Joe, the best way to ferret out a problem is to be a detective of sorts.

Your cyclical fever suggests an infectious trigger. There is a tick borne disease called babeiosis, which resembles your initial symptoms. But it is not commonly found everywhere, so I don't know if you travel, hike, camp in the woods alot, etc.
Babeiosis also has a hemolytic anemia, and you don't mention that aspect at all. So it is only a shot in the dark.
There is also the West Nile Virus, which causes encephalitis too, but I don't know if your area has this. We are having an outbreak where I live this year, in fact.

But the ME potential is also thought to be triggered by an infectious process too. Many viral problems turn up here as PN's later. It is a theory that the antibodies in us, may find other tissue that resembles parts of the virus and also attack it. It is called molecular mimicry. The fatty axons of nerves seem a prime target.

Now in YOUR case with the addition of the statin, you may have exaggerated response. This is because we now know from recent studies that statins block the nerve growth factors that repair nerves. At one time the anti-inflammatory suggested traits of statins, lent them to be studied for MS patients. The thinking was that the statins may block the formation of the damage plaques in the brain, that are seen on MRIs. But in reality what happened was it was discovered that statins blocked the regeneration of damaged nerves instead. So the statins trials for MS were discontinued.
This is a link to that information. Our PD forum is pretty active in posting statin information, BTW.
http://neurotalk.psychcentral.com/sh...=remyelination

So in effect the damage from an environmental assault on your nerves could be compounded by your statin use. It is something to think about. Statin information now is very available since the patents are running out quickly. Once all of them are on generic, we'll see more papers released. Big Pharma has a habit of holding negative papers for a long time, so as to get as much money as possible from the drugs. This was the case in estrogen therapy for menopause (mostly in US) and also antidepressants, esp studies on children.

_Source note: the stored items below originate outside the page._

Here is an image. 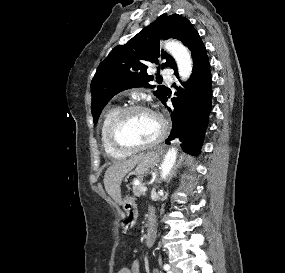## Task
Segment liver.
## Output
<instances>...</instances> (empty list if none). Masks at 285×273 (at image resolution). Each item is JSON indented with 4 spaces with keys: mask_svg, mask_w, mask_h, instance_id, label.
I'll list each match as a JSON object with an SVG mask.
<instances>
[{
    "mask_svg": "<svg viewBox=\"0 0 285 273\" xmlns=\"http://www.w3.org/2000/svg\"><path fill=\"white\" fill-rule=\"evenodd\" d=\"M144 157L143 154L134 156L128 160L114 162L105 172V190L113 200L122 204L120 185L124 176L131 171L136 164Z\"/></svg>",
    "mask_w": 285,
    "mask_h": 273,
    "instance_id": "1",
    "label": "liver"
}]
</instances>
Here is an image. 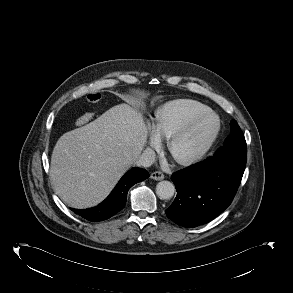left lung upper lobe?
Here are the masks:
<instances>
[{"label":"left lung upper lobe","instance_id":"left-lung-upper-lobe-1","mask_svg":"<svg viewBox=\"0 0 293 293\" xmlns=\"http://www.w3.org/2000/svg\"><path fill=\"white\" fill-rule=\"evenodd\" d=\"M246 148L244 135L237 124L236 120L231 122V134L226 138L224 146L219 148L214 156L223 154L224 152H232L235 149Z\"/></svg>","mask_w":293,"mask_h":293}]
</instances>
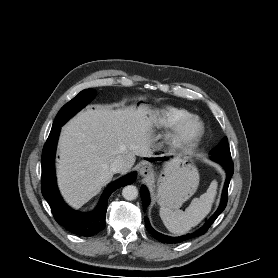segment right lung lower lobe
<instances>
[{
    "instance_id": "right-lung-lower-lobe-1",
    "label": "right lung lower lobe",
    "mask_w": 278,
    "mask_h": 278,
    "mask_svg": "<svg viewBox=\"0 0 278 278\" xmlns=\"http://www.w3.org/2000/svg\"><path fill=\"white\" fill-rule=\"evenodd\" d=\"M60 129L61 126L51 129L43 147L41 159L42 194L49 203L55 220L60 225L74 234L92 236L105 228L107 203L111 193L121 186L132 184L136 179V173H130L110 184L93 212L80 213L69 208L59 194L55 178L54 159Z\"/></svg>"
}]
</instances>
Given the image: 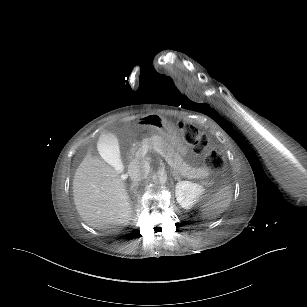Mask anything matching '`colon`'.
Listing matches in <instances>:
<instances>
[{"mask_svg": "<svg viewBox=\"0 0 307 307\" xmlns=\"http://www.w3.org/2000/svg\"><path fill=\"white\" fill-rule=\"evenodd\" d=\"M179 127L182 129L186 143L195 149H199L204 154V161L207 166L216 171H220L224 167L222 152L217 148H209L206 136L201 135L197 127L184 123H180Z\"/></svg>", "mask_w": 307, "mask_h": 307, "instance_id": "colon-1", "label": "colon"}]
</instances>
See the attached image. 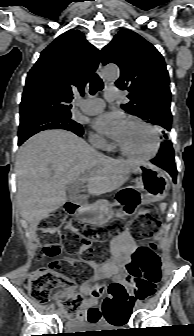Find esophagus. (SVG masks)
<instances>
[{"label":"esophagus","instance_id":"esophagus-1","mask_svg":"<svg viewBox=\"0 0 194 336\" xmlns=\"http://www.w3.org/2000/svg\"><path fill=\"white\" fill-rule=\"evenodd\" d=\"M97 73L99 74V76L103 77V75H102V63L101 62L99 63Z\"/></svg>","mask_w":194,"mask_h":336}]
</instances>
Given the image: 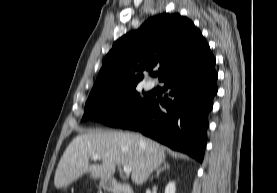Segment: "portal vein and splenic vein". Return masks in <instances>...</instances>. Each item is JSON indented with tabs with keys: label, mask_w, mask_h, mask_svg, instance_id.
Here are the masks:
<instances>
[{
	"label": "portal vein and splenic vein",
	"mask_w": 277,
	"mask_h": 193,
	"mask_svg": "<svg viewBox=\"0 0 277 193\" xmlns=\"http://www.w3.org/2000/svg\"><path fill=\"white\" fill-rule=\"evenodd\" d=\"M93 158L94 159H98V158H100V155L99 154H95L93 156ZM123 171H124L125 174H130L132 172V168L130 166H124L123 167Z\"/></svg>",
	"instance_id": "obj_1"
}]
</instances>
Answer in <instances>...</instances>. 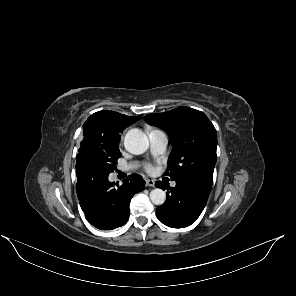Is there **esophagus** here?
<instances>
[{
    "label": "esophagus",
    "mask_w": 296,
    "mask_h": 296,
    "mask_svg": "<svg viewBox=\"0 0 296 296\" xmlns=\"http://www.w3.org/2000/svg\"><path fill=\"white\" fill-rule=\"evenodd\" d=\"M146 185H147V186H150V187H154V185H155V181L152 180V179H147V180H146Z\"/></svg>",
    "instance_id": "obj_1"
}]
</instances>
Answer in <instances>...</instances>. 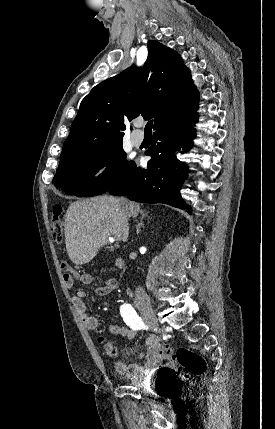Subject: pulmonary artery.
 <instances>
[{
  "label": "pulmonary artery",
  "instance_id": "obj_1",
  "mask_svg": "<svg viewBox=\"0 0 275 429\" xmlns=\"http://www.w3.org/2000/svg\"><path fill=\"white\" fill-rule=\"evenodd\" d=\"M131 140L134 145H141L144 141V134L139 130H134L131 134Z\"/></svg>",
  "mask_w": 275,
  "mask_h": 429
}]
</instances>
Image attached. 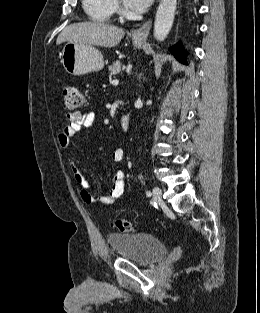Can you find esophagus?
I'll use <instances>...</instances> for the list:
<instances>
[{"instance_id": "esophagus-1", "label": "esophagus", "mask_w": 260, "mask_h": 313, "mask_svg": "<svg viewBox=\"0 0 260 313\" xmlns=\"http://www.w3.org/2000/svg\"><path fill=\"white\" fill-rule=\"evenodd\" d=\"M152 26V19L147 20L141 27L135 29L132 38L136 41H146Z\"/></svg>"}]
</instances>
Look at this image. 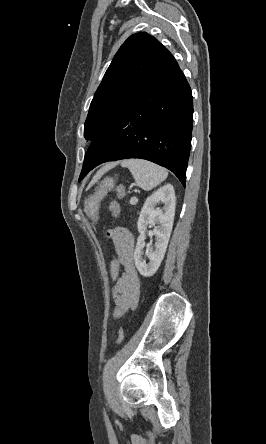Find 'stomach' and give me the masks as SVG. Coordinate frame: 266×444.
Returning a JSON list of instances; mask_svg holds the SVG:
<instances>
[{
    "label": "stomach",
    "mask_w": 266,
    "mask_h": 444,
    "mask_svg": "<svg viewBox=\"0 0 266 444\" xmlns=\"http://www.w3.org/2000/svg\"><path fill=\"white\" fill-rule=\"evenodd\" d=\"M115 186V181L113 178H105L99 187L96 189L95 193L85 200L84 210L87 216L93 220L98 217L99 202L103 199L108 191L112 190Z\"/></svg>",
    "instance_id": "1"
}]
</instances>
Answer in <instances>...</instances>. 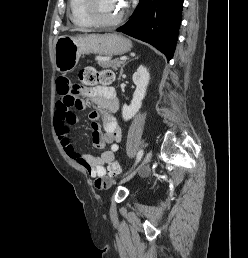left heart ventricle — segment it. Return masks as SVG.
I'll list each match as a JSON object with an SVG mask.
<instances>
[{
	"label": "left heart ventricle",
	"instance_id": "1",
	"mask_svg": "<svg viewBox=\"0 0 248 258\" xmlns=\"http://www.w3.org/2000/svg\"><path fill=\"white\" fill-rule=\"evenodd\" d=\"M123 5L119 0H96L95 13L103 20H113L123 11Z\"/></svg>",
	"mask_w": 248,
	"mask_h": 258
}]
</instances>
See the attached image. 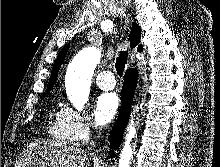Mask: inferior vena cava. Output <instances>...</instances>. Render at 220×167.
<instances>
[{
    "mask_svg": "<svg viewBox=\"0 0 220 167\" xmlns=\"http://www.w3.org/2000/svg\"><path fill=\"white\" fill-rule=\"evenodd\" d=\"M92 126H93V128L97 129V126H96L95 124H92ZM92 146L94 147L95 144H92ZM91 148H92V147H90V149H91Z\"/></svg>",
    "mask_w": 220,
    "mask_h": 167,
    "instance_id": "602c4592",
    "label": "inferior vena cava"
}]
</instances>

There is a member here named Peter. His daughter has ME and has made a wonderful website I think you should look up.
http://www.hfme.org/

and her new site still being worked on:
http://www.hhhummingbirds.com/

The HFME site explains the difference between ME and CFS.

Another thing I found, that might be of interest to you is
Transverse Myelitis. This is an acute spinal inflammation that follows infections, and/or the use of some drugs. (fluoroquinolone antibiotics may cause this)
However, the symptom presentation, on the websites listed is confusing and I am not a neurologist, so I cannot interpret it completely. But it is something to check on and discuss with the doctor. It can often be confused with MS.
http://en.wikipedia.org/wiki/Transverse_myelitis

Typical diabetic PN type does not present suddenly like yours, or affect muscles so quickly. The acute PNs like CIDP do and can affect motor earlier as demyelination will be global.
Your tests on Friday may reveal more for you. If you are diagnosed with a demyelinating form, you will have to consider stopping that statin...as it is adding to the problem.

In the meantime, I'd start the magnesium ASAP and see if your muscles improve. Magnesium glycinate is one type of chelate that is well absorbed.